• Exercise description
Among the records below, find each line that includes the string "Ultav" and copy it.

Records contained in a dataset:

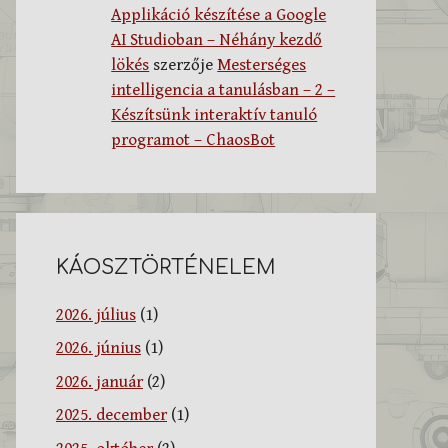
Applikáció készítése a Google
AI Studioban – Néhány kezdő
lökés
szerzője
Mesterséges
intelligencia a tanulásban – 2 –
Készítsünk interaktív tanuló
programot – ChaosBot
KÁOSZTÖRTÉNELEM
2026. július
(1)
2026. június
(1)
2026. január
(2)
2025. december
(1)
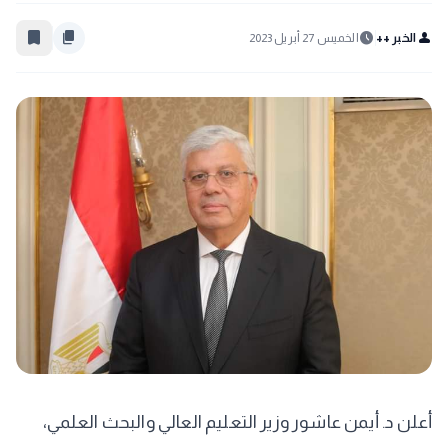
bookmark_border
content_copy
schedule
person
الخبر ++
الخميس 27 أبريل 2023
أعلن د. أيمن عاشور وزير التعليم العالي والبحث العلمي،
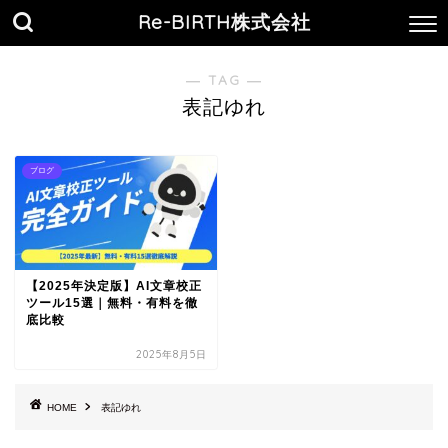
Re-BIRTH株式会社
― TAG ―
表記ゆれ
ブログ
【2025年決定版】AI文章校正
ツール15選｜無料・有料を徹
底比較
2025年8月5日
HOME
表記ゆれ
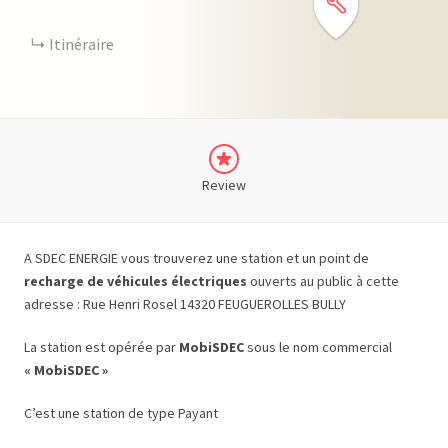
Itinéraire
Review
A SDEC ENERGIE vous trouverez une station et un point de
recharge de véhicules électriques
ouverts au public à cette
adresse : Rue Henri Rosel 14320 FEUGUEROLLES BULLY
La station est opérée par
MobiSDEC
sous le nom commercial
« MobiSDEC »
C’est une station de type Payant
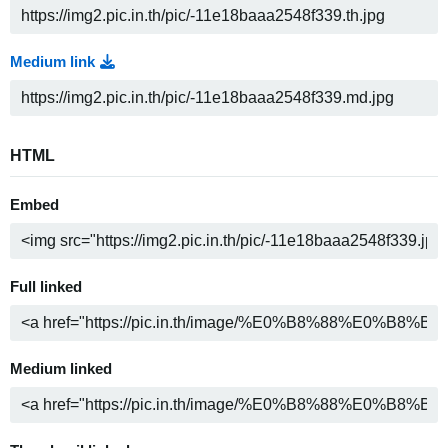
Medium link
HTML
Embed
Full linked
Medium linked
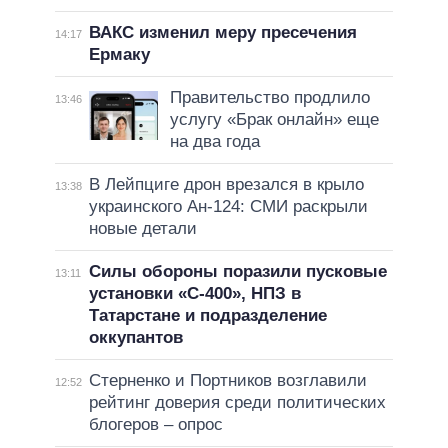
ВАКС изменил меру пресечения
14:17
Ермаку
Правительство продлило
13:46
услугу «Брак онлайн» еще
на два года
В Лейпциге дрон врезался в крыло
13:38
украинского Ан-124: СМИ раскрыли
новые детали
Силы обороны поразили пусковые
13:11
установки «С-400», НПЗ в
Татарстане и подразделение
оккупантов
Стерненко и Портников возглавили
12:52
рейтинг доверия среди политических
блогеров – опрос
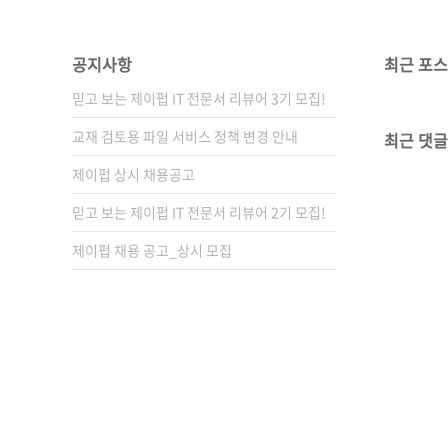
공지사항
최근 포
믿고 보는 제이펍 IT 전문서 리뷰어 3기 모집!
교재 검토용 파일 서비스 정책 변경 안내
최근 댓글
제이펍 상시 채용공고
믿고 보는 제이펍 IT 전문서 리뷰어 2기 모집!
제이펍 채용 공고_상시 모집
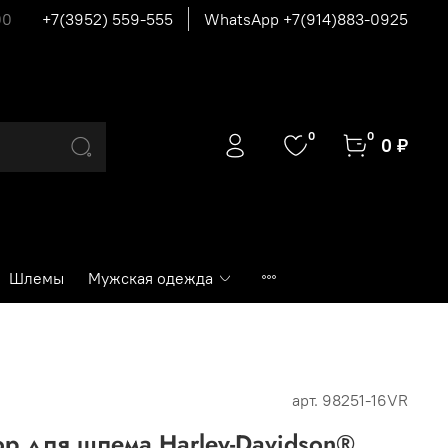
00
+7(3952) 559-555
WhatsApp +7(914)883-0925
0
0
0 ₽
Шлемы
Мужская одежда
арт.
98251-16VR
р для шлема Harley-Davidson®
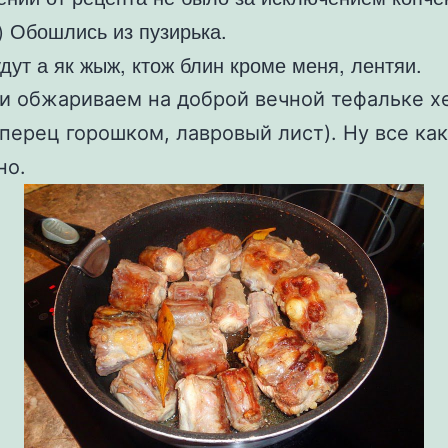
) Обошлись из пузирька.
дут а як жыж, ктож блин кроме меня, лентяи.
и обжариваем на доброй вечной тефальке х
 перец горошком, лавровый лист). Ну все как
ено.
* * *
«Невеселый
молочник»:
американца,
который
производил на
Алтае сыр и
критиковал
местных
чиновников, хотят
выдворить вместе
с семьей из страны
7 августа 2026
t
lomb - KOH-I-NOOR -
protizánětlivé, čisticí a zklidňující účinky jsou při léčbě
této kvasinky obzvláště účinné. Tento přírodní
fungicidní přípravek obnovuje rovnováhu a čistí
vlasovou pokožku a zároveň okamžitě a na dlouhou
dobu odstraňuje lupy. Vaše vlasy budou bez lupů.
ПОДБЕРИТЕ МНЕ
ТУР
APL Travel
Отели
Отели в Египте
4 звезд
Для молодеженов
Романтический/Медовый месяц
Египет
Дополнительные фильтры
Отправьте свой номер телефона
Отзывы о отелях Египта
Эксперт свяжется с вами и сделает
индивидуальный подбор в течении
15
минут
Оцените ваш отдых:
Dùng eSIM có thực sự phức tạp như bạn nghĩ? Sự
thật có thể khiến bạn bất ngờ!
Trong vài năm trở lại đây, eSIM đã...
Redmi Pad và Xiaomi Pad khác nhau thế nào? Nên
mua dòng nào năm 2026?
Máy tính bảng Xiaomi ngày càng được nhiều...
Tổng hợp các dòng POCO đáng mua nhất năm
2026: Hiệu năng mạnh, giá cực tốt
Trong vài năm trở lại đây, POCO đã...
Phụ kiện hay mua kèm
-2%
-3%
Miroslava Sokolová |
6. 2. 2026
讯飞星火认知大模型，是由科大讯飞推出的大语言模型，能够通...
---
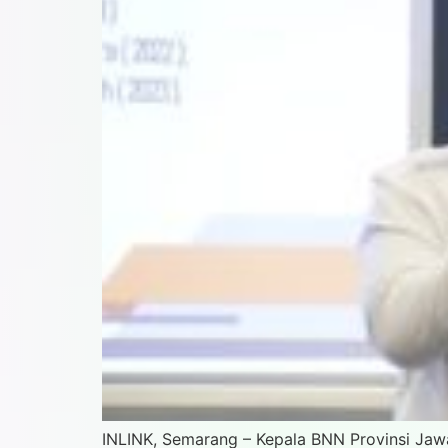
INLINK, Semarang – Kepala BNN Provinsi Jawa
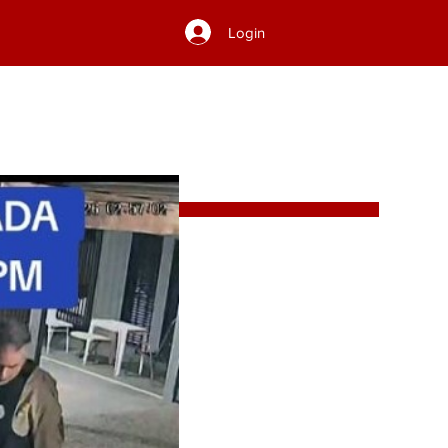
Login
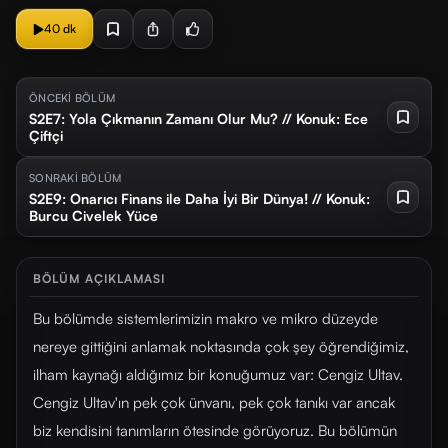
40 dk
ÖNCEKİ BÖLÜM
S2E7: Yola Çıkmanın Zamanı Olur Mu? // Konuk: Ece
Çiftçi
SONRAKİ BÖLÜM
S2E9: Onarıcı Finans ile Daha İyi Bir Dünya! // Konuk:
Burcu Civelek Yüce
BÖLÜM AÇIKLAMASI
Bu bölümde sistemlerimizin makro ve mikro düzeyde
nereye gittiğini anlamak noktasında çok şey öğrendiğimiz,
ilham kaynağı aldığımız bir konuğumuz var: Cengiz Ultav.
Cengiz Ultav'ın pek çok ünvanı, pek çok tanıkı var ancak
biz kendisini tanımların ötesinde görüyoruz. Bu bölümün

• Solution for this problem
ilham kaynağı aldığımız bir konuğumuz var: Cengiz Ultav.
Cengiz Ultav'ın pek çok ünvanı, pek çok tanıkı var ancak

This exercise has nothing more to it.